What you are asked to do: The response should hold each line from the entries below where "MALDIVES" is found.

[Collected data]
__________

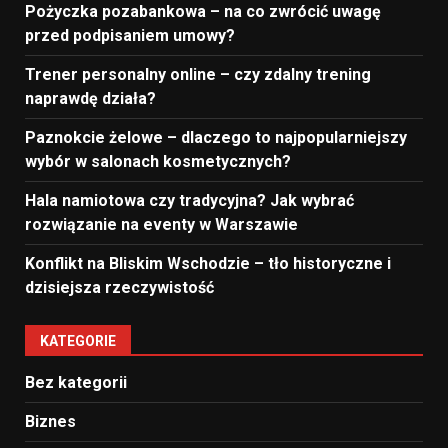
Pożyczka pozabankowa – na co zwrócić uwagę
przed podpisaniem umowy?
Trener personalny online – czy zdalny trening
naprawdę działa?
Paznokcie żelowe – dlaczego to najpopularniejszy
wybór w salonach kosmetycznych?
Hala namiotowa czy tradycyjna? Jak wybrać
rozwiązanie na eventy w Warszawie
Konflikt na Bliskim Wschodzie – tło historyczne i
dzisiejsza rzeczywistość
KATEGORIE
Bez kategorii
Biznes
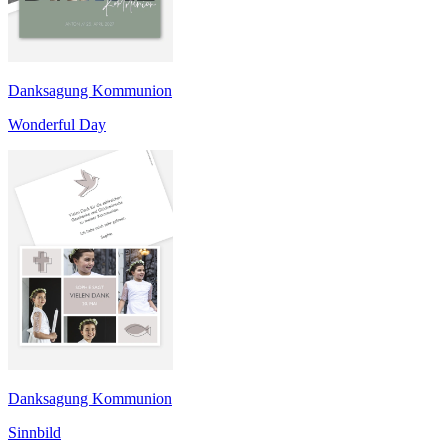
Danksagung Kommunion
Wonderful Day
Danksagung Kommunion
Sinnbild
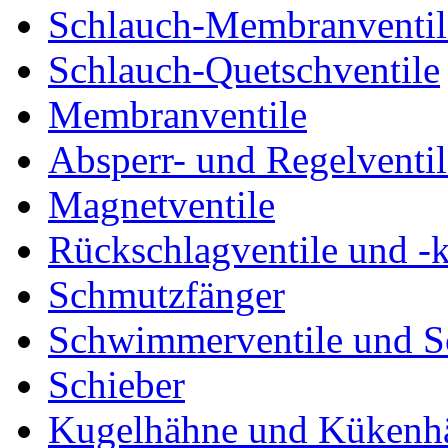
Schlauch-Membranventil
Schlauch-Quetschventile
Membranventile
Absperr- und Regelventil
Magnetventile
Rückschlagventile und -
Schmutzfänger
Schwimmerventile und 
Schieber
Kugelhähne und Kükenh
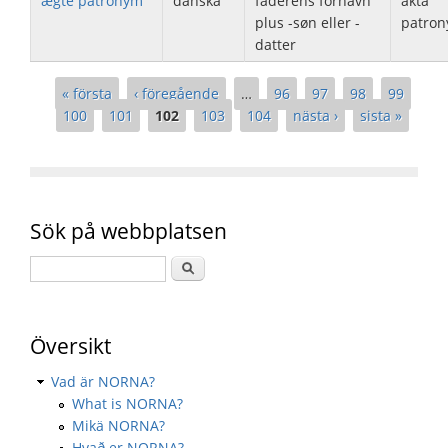
ægte patronym
danska
faderens fornavn
äkta
plus -søn eller -
patron
datter
Sidor
« första
‹ föregående
…
96
97
98
99
100
101
102
103
104
nästa ›
sista »
Sök på webbplatsen
Översikt
Vad är NORNA?
What is NORNA?
Mikä NORNA?
Hvað er NORNA?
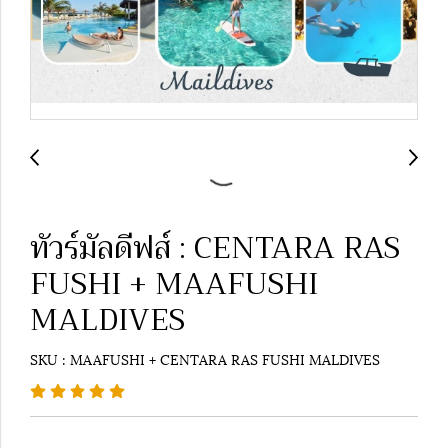
ทัวร์มัลดีฟส์ : CENTARA RAS
FUSHI + MAAFUSHI
MALDIVES
SKU : MAAFUSHI + CENTARA RAS FUSHI MALDIVES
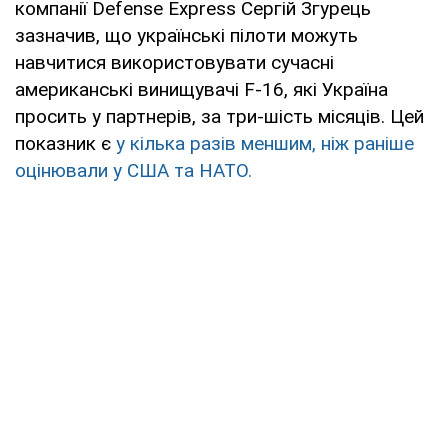
компанії Defense Express Сергій Згурець
зазначив, що українські пілоти можуть
навчитися використовувати сучасні
американські винищувачі F-16, які Україна
просить у партнерів, за три-шість місяців. Цей
показник є
у кілька разів меншим, ніж раніше
оцінювали у США та НАТО.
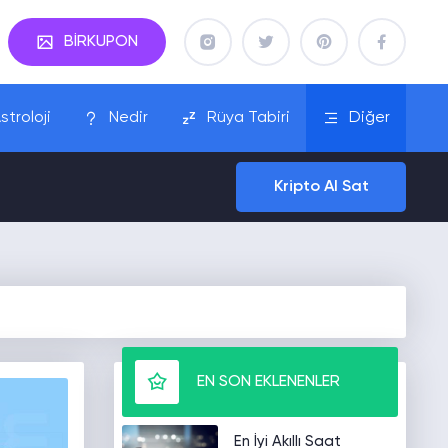
BİRKUPON
stroloji
Nedir
Rüya Tabiri
Diğer
Kripto Al Sat
EN SON EKLENENLER
En İyi Akıllı Saat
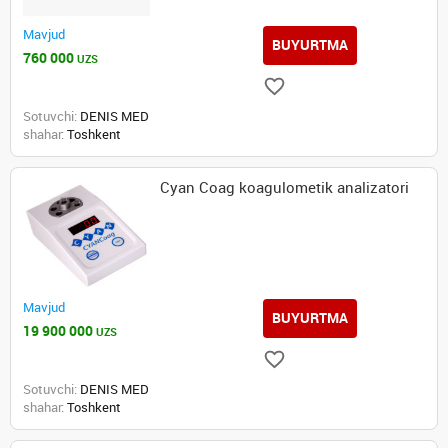
Mavjud
BUYURTMA
760 000
UZS
Sotuvchi:
DENIS MED
shahar:
Toshkent
Cyan Coag koagulometik analizatori
Mavjud
BUYURTMA
19 900 000
UZS
Sotuvchi:
DENIS MED
shahar:
Toshkent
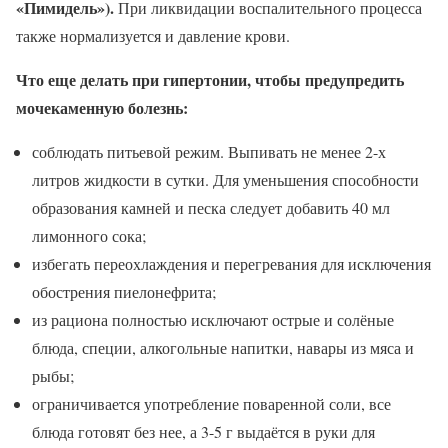
«Пимидель»).
При ликвидации воспалительного процесса
также нормализуется и давление крови.
Что еще делать при гипертонии, чтобы предупредить
мочекаменную болезнь:
соблюдать питьевой режим. Выпивать не менее 2-х
литров жидкости в сутки. Для уменьшения способности
образования камней и песка следует добавить 40 мл
лимонного сока;
избегать переохлаждения и перегревания для исключения
обострения пиелонефрита;
из рациона полностью исключают острые и солёные
блюда, специи, алкогольные напитки, навары из мяса и
рыбы;
ограничивается употребление поваренной соли, все
блюда готовят без нее, а 3-5 г выдаётся в руки для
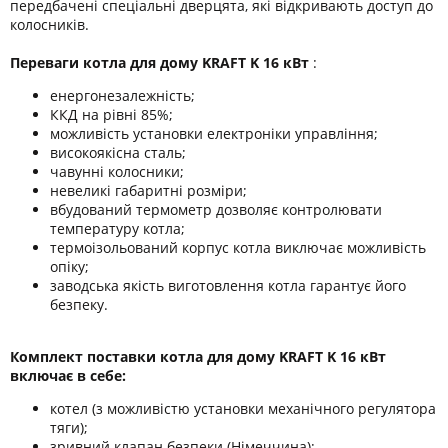
передбачені спеціальні дверцята, які відкривають доступ до
колосників.
Переваги котла для дому KRAFT K 16 кВт
:
енергонезалежність;
ККД на рівні 85%;
можливість установки електроніки управління;
високоякісна сталь;
чавунні колосники;
невеликі габаритні розміри;
вбудований термометр дозволяє контролювати
температуру котла;
термоізольований корпус котла виключає можливість
опіку;
заводська якість виготовлення котла гарантує його
безпеку.
Комплект поставки котла для дому KRAFT K 16 кВт
включає в себе:
котел (з можливістю установки механічного регулятора
тяги);
зривний клапан безпеки (Німеччина);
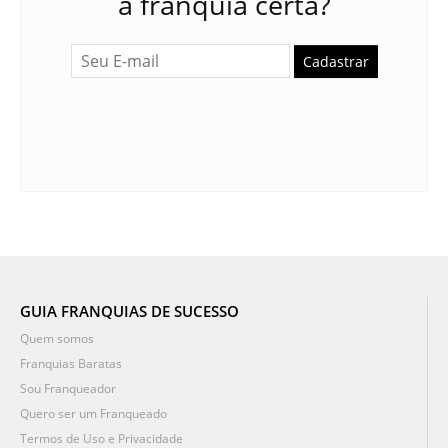
a franquia certa?
Cadastrar
GUIA FRANQUIAS DE SUCESSO
Quem somos
Franquias Baratas
Sou Franqueador
Quero ser um Franqueado
Termos de Uso e Privacidade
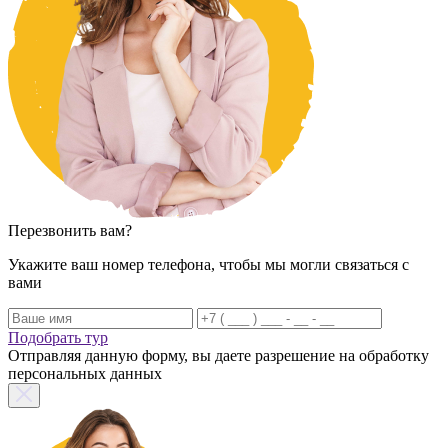
Перезвонить вам?
Укажите ваш номер телефона, чтобы мы могли связаться с
вами
Подобрать тур
Отправляя данную форму, вы даете разрешение на обработку
персональных данных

__________

Finished task:
MALDIVES
SKU : MAAFUSHI + CENTARA RAS FUSHI MALDIVES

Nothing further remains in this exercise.